Casual music historians love to find little forgotten goldmines, especially when those goldmines possess an energy and consistency that is completely absent in the contemporary music scene and even more especially when that goldmine has no presence on the internet or in reissues. Canadian heavy metal in the 1980s is one of those goldmines. Don’t believe me? Here, try this amazing song and video by the Killer Dwarfs, and read on:
Metal On Ice by Sean Kelly is an indispensable document of a music scene that likely doesn’t exist on your radar. You may have heard of Anvil, and you’ve certainly heard of Helix (and you’re probably wrong about Helix if you don’t know how much they rock), but it’s unlikely that you’ve heard of the Killer Dwarfs before you watched the above video. Let alone Sword, or White Wolf, or Harem Scarem. And the reason for that is nobody has taken a serious look back at Canadian heavy metal. This is unfortunate, because heavy metal was the biggest deal in music in the ’80s, and beyond YouTube videos and hard-to-find records, we have no documents of what that scene was all about (why hasn’t a collection/archive of M.E.A.T. Magazine been done yet?). What was touring Canada like? What were the clubs? Who were the biggest bands? Why can’t we talk about heavy metal?

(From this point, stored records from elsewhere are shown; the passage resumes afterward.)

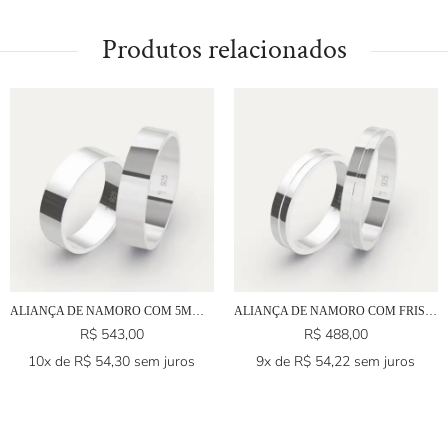
Produtos relacionados
ALIANÇA DE NAMORO COM 5MM EM PRATA 925
ALIANÇA DE NAMORO COM FRISO EM PRATA 925
R$
543,00
R$
488,00
10x de
R$
54,30
sem juros
9x de
R$
54,22
sem juros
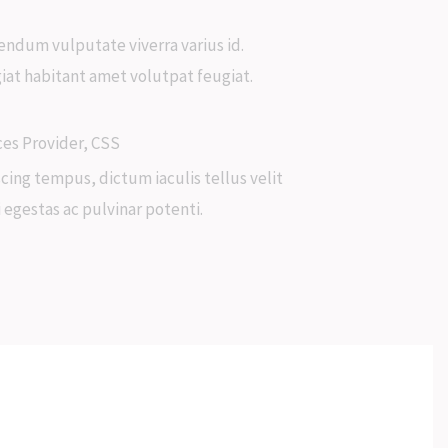
bendum vulputate viverra varius id.
iat habitant amet volutpat feugiat.
ces Provider, CSS
cing tempus, dictum iaculis tellus velit
 egestas ac pulvinar potenti.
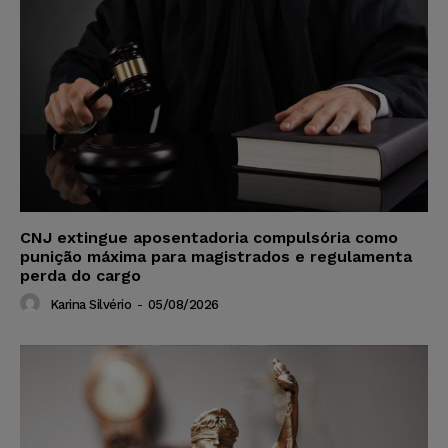
CNJ extingue aposentadoria compulsória como
punição máxima para magistrados e regulamenta
perda do cargo
Karina Silvério
-
05/08/2026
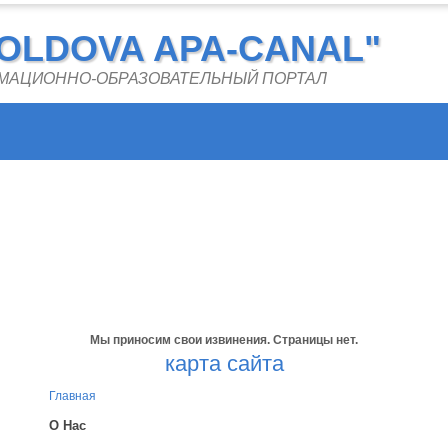
OLDOVA APA-CANAL"
РМАЦИОННО-ОБРАЗОВАТЕЛЬНЫЙ ПОРТАЛ
Мы приносим свои извинения. Страницы нет.
карта сайта
Главная
О Нас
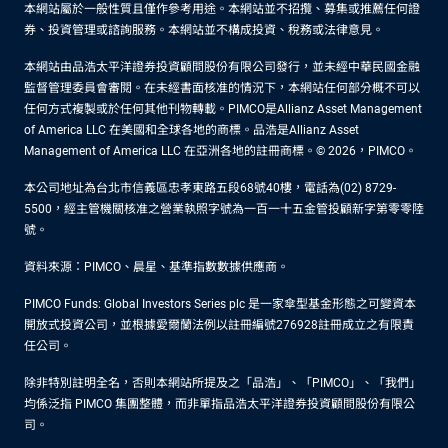
本網站屬於一般性質且僅作參考用途。本網站並不招攬、募集或推薦任何證
券、投資管理或諮詢服務。本網站並不構成投資、稅務或法律意見。
本網站由品浩太平洋證券投資顧問股份有限公司發行，並未經中華民國金融
監督管理委員會審閱。在未經書面核准的情況下，本網站任何部分概不可以
任何方式複製或於任何其他刊物轉載。PIMCO是Allianz Asset Management
of America LLC 在美國和全球各地的商標。品浩是Allianz Asset
Management of America LLC 在亞洲各地的註冊商標。© 2026，PIMCO。
本公司地址為台北市信義區忠孝東路五段68號40樓，電話為(02) 8729-
5500，經主管機關核准之營業執照字號為一百一十五金管投顧新字第零零陸
號。
資料來源：PIMCO、晨星、基準指數數據供應商。
PIMCO Funds: Global Investors Series plc 是一家傘型基金形態之可變資本
開放式投資公司，並根據愛爾蘭法例以註冊編號276928註冊成立之有限責
任公司。
除非特別註明全名，否則本網站所提及之「品浩」、「PIMCO」、「我們」
均係泛指 PIMCO 集團整體，而非單指品浩太平洋證券投資顧問股份有限公
司。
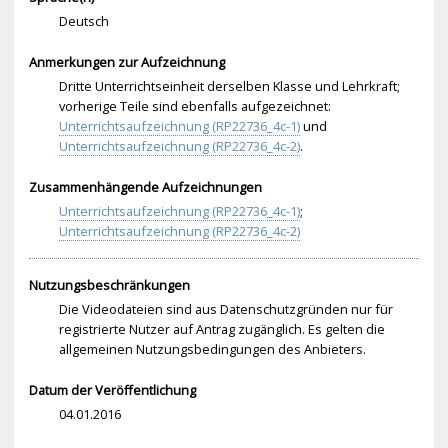
Deutsch
Anmerkungen zur Aufzeichnung
Dritte Unterrichtseinheit derselben Klasse und Lehrkraft;
vorherige Teile sind ebenfalls aufgezeichnet:
Unterrichtsaufzeichnung (RP22736_4c-1)
und
Unterrichtsaufzeichnung (RP22736_4c-2)
.
Zusammenhängende Aufzeichnungen
Unterrichtsaufzeichnung (RP22736_4c-1)
;
Unterrichtsaufzeichnung (RP22736_4c-2)
Nutzungsbeschränkungen
Die Videodateien sind aus Datenschutzgründen nur für
registrierte Nutzer auf Antrag zugänglich. Es gelten die
allgemeinen Nutzungsbedingungen des Anbieters.
Datum der Veröffentlichung
04.01.2016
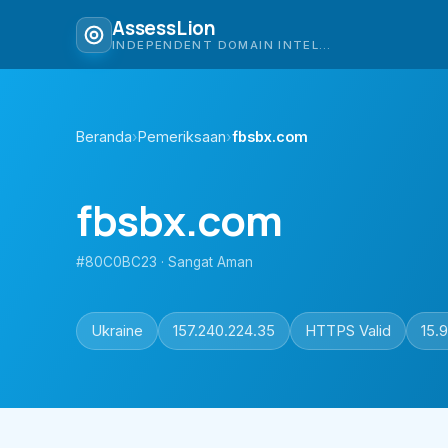
AssessLion
INDEPENDENT DOMAIN INTELLIGENCE
Beranda
›
Pemeriksaan
›
fbsbx.com
fbsbx.com
#80C0BC23 · Sangat Aman
Ukraine
157.240.224.35
HTTPS Valid
15.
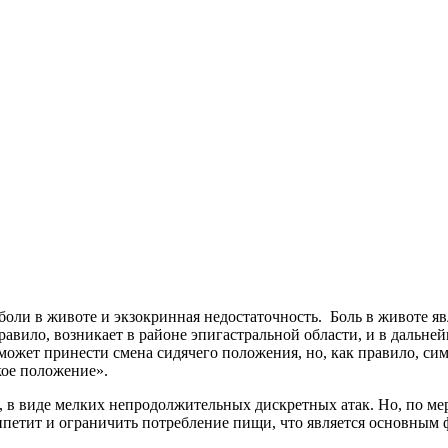
оли в животе и экзокринная недостаточность. Боль в животе я
авило, возникает в районе эпигастральной области, и в дальне
может принести смена сидячего положения, но, как правило, сим
кое положение».
 в виде мелких непродолжительных дискретных атак. Но, по мере
петит и ограничить потребление пищи, что является основным ф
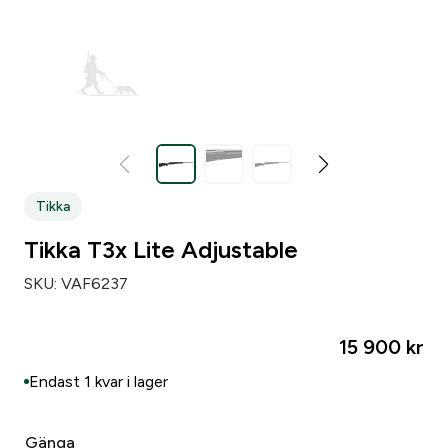
Zip code
*
City
*
Tikka
Number of weapons since before
*
Tikka T3x Lite Adjustable
SKU:
VAF6237
Number of loose pipsets since before
*
15 900
kr
Number of parts subject to licensing since before
*
Endast 1 kvar i lager
Make of your gun safe
*
Gänga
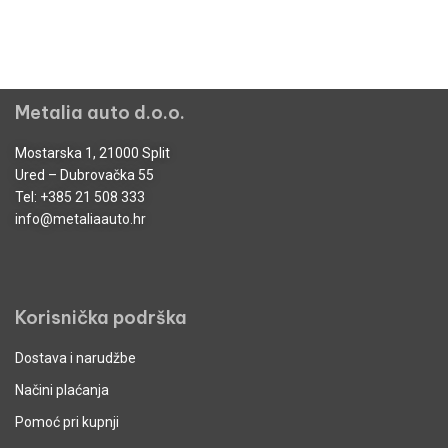
Metalia auto d.o.o.
Mostarska 1, 21000 Split
Ured – Dubrovačka 55
Tel:
+385 21 508 333
info@metaliaauto.hr
Korisnička podrška
Dostava i narudžbe
Načini plaćanja
Pomoć pri kupnji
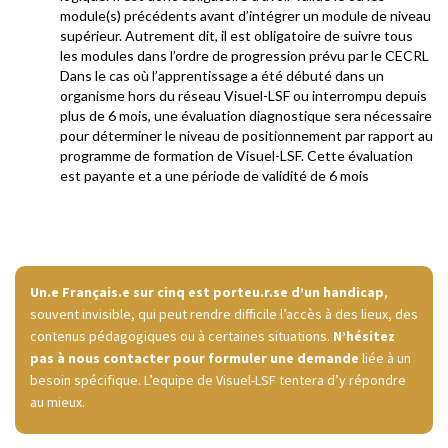
module(s) précédents avant d’intégrer un module de niveau
supérieur. Autrement dit, il est obligatoire de suivre tous
les modules dans l’ordre de progression prévu par le CECRL
Dans le cas où l’apprentissage a été débuté dans un
organisme hors du réseau Visuel-LSF ou interrompu depuis
plus de 6 mois, une évaluation diagnostique sera nécessaire
pour déterminer le niveau de positionnement par rapport au
programme de formation de Visuel-LSF. Cette évaluation
est payante et a une période de validité de 6 mois
Un.e Français.e sur cinq est porteu.r.se d’un handicap
,
souvent invisible, qui peut rendre difficile l’accès à des lieux, des
contenus pédagogiques ou à certaines situations.
N’hésitez
pas à nous contacter pour formuler une demande
liée à un
besoin spécifique. L’equipe de Visuel-LSF tentera d’y répondre
au mieux.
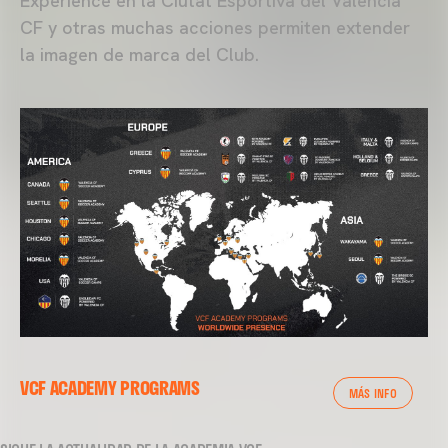
Experience en la Ciutat Esportiva del Valencia
CF y otras muchas acciones permiten extender
la imagen de marca del Club.
VCF ACADEMY PROGRAMS
MÁS INFO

I’m not going to try to argue with or repeat anything Chuck Klosterman has had to say about heavy metal in the 1980s, and lucky for music fans, neither does Sean Kelly. This book doesn’t function as a theory of heavy metal; it documents the history of a scene. Kelly covers a decade of touring, clubbing, recording and rocking by interviewing a comprehensive list of musicians from the Canadian heavy metal scene. These firsthand sources bring the touring circuit, hotels, dangerous driving routes, studios, songwriting and fashion choices to life. And, better than abstract theorizing, you get a sense of what heavy metal musicians were thinking about, which is precisely what most books about music lack, and precisely what makes a lot of music criticism so exasperating.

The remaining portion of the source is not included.